Skillv1.2.1

ClawScan security

Publora Bluesky · ClawHub's context-aware review of the artifact, metadata, and declared behavior.

Scanner verdict

BenignMar 20, 2026, 1:01 PM

Verdict: Benign
Confidence: high
Model: gpt-5-mini
Summary: The skill's instructions, network calls, and credential needs are consistent with a Publora→Bluesky posting/scheduling integration and do not request unrelated access.
Guidance: This skill appears to do exactly what it says: use the Publora API to post or schedule Bluesky content. Before installing or invoking it: (1) Verify you trust Publora and the skill publisher (owner is unknown here). (2) Do not share your main Bluesky password — create and use an app password as instructed. (3) Provide the Publora API key and any app password as secrets (environment variables or secure prompts) rather than pasting them into public chat. (4) Note that image uploads require the agent/process to access local files (e.g., photo_compressed.jpg) — only allow that if you intend the agent to read those files. (5) Because the SKILL.md references a separate 'publora core skill' and does not declare credential env vars, expect some manual setup; confirm where and how the agent will store/obtain the x-publora-key before granting access.

Review Dimensions

Purpose & Capability: okName/description (post/schedule to Bluesky via Publora) matches the SKILL.md: examples show create-post, get-upload-url, and uploading media to Publora-provided URLs. No unrelated services, binaries, or credentials are requested.
Instruction Scope: noteInstructions are scoped to HTTP calls to https://api.publora.com and uploading media to returned upload URLs, which is appropriate for this use. The examples show reading a local file for image upload (open('photo_compressed.jpg')), which is expected for media posts but means an agent would need access to that file when asked to attach media. SKILL.md refers to a separate 'publora core skill' (not included here) and does not declare where the Publora API key should be stored, so the agent's runtime behavior for obtaining secrets is underspecified.
Install Mechanism: okInstruction-only skill with no install spec and no code files — nothing is written to disk by the skill itself. This is the lowest-risk install profile.
Credentials: noteThe skill requires a Publora API key (x-publora-key) and a Bluesky app password (app password, not main password) — both are proportional to posting/scheduling.

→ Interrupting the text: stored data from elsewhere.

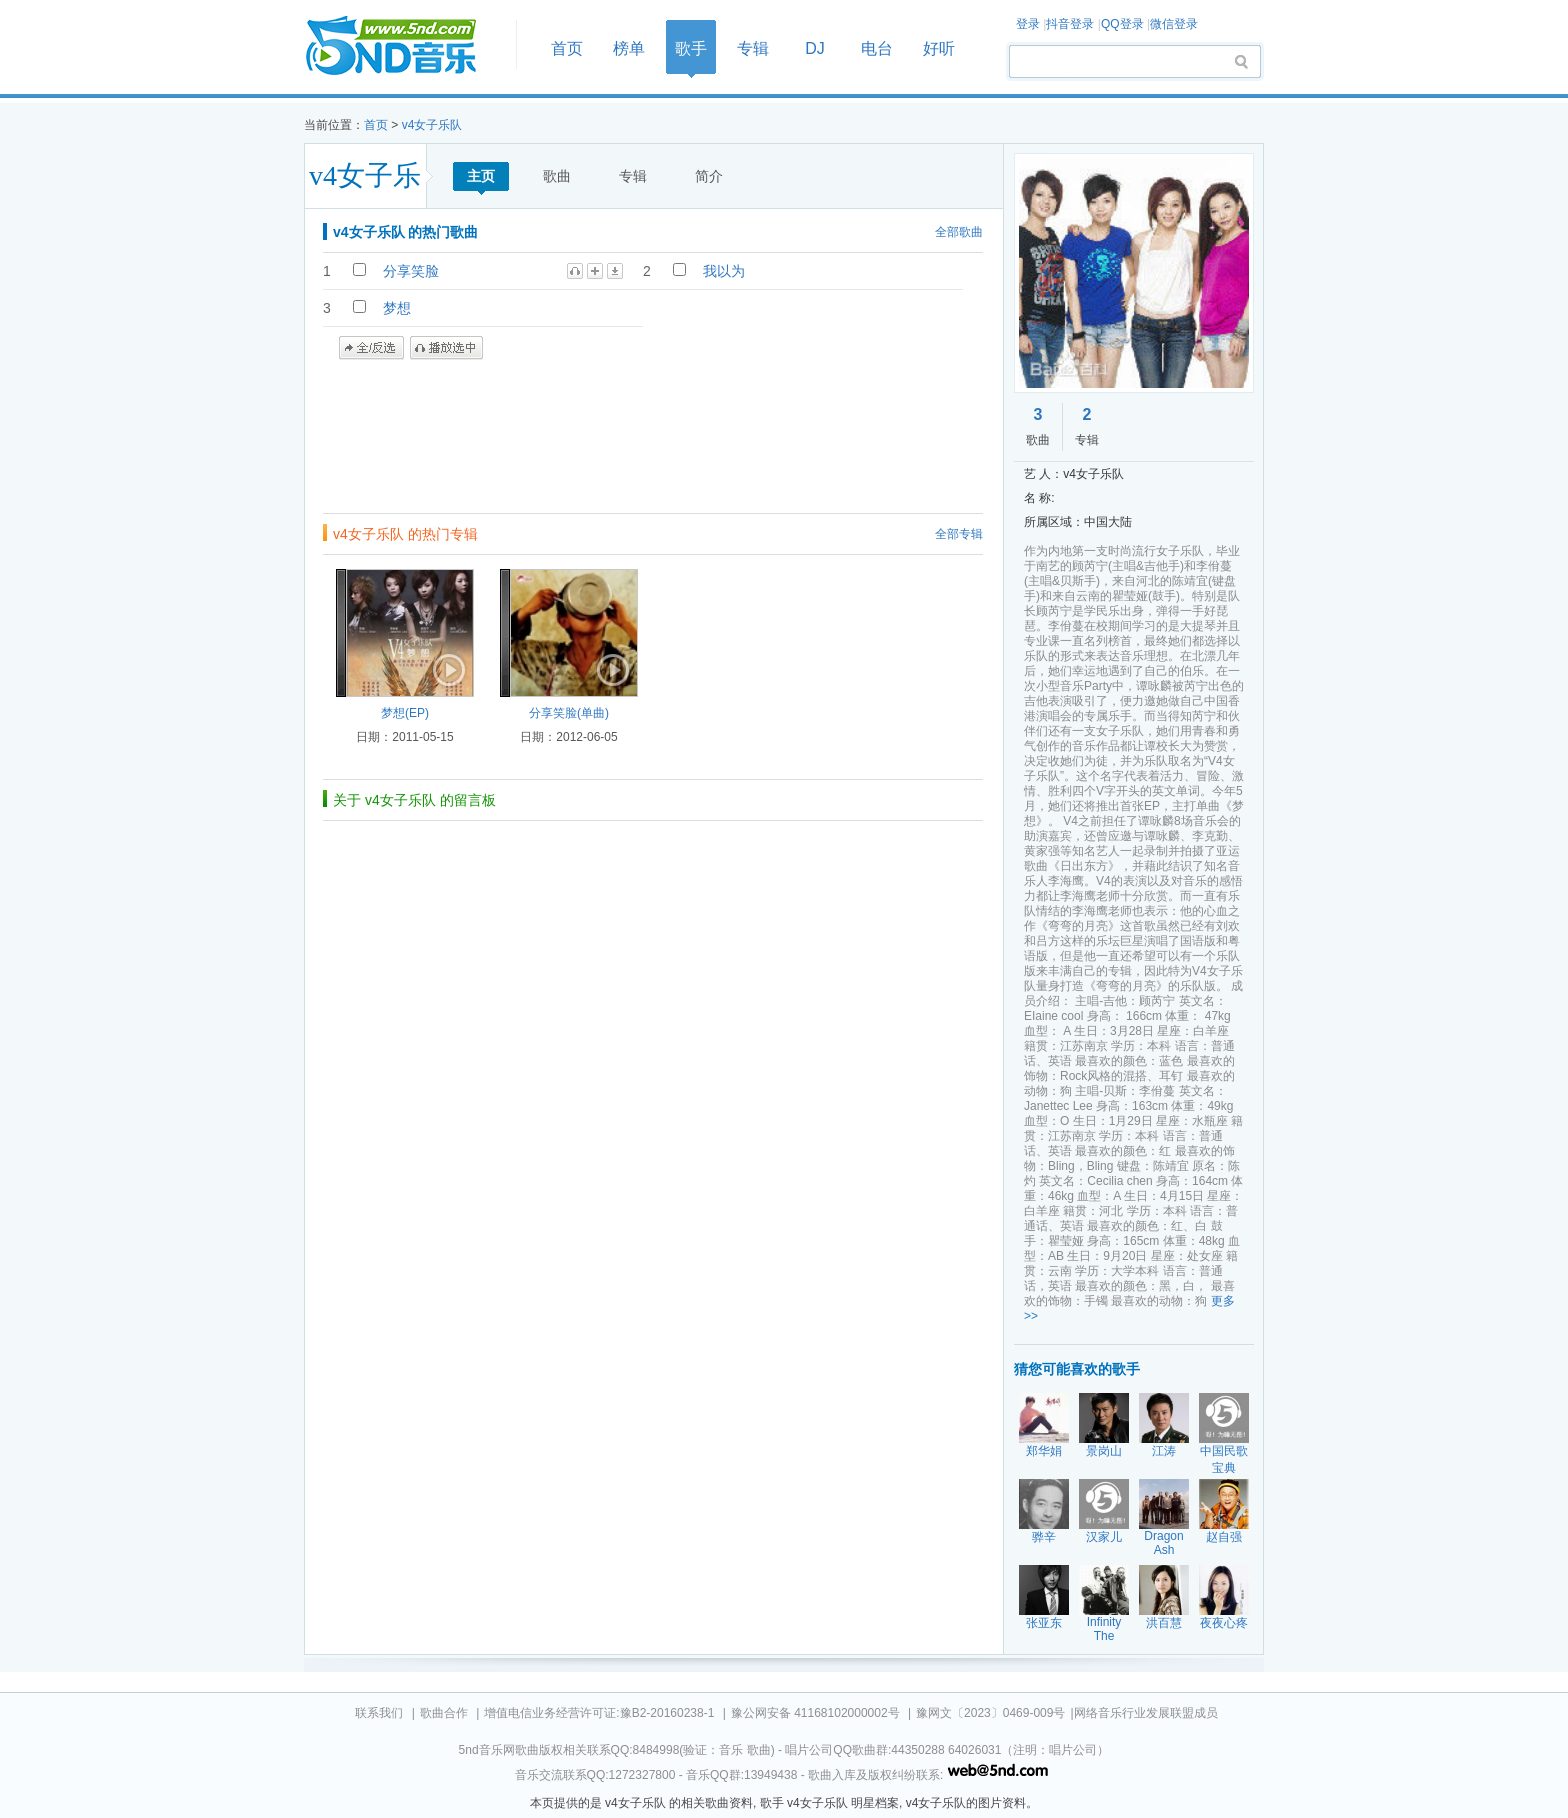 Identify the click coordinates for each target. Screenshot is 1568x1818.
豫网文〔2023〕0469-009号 (990, 1713)
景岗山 (1104, 1451)
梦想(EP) (405, 713)
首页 (404, 46)
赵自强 (1224, 1537)
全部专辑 (959, 534)
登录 (1028, 24)
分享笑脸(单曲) (569, 713)
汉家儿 (1104, 1537)
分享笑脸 (411, 271)
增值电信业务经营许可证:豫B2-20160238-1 (599, 1713)
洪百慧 (1164, 1623)
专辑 (753, 48)
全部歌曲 (959, 232)
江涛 (1164, 1451)
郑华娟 (1044, 1451)
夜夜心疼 (1224, 1623)
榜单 (629, 48)
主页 (481, 176)
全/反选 (371, 348)
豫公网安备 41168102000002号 (815, 1713)
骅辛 (1044, 1537)
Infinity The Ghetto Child (1104, 1643)
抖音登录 (1070, 24)
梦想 (397, 308)
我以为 (724, 271)
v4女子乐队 (432, 125)
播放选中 (446, 348)
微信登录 (1174, 24)
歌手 (691, 48)
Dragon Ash (1163, 1543)
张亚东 (1044, 1623)
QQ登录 (1122, 24)
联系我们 (379, 1713)
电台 (877, 48)
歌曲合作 (444, 1713)
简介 (709, 176)
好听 (939, 48)
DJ (815, 48)
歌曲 (557, 176)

However, the registry metadata lists no required env vars, so the SKILL.md and the platform manifest are inconsistent about how credentials are supplied; the skill will require the user/agent to provide secrets at runtime.
Persistence & Privilege: okNo always:true, no installs, and no requests to modify agent/system configuration. The skill can be invoked autonomously (default), which is normal and expected for skills — not in itself a red flag.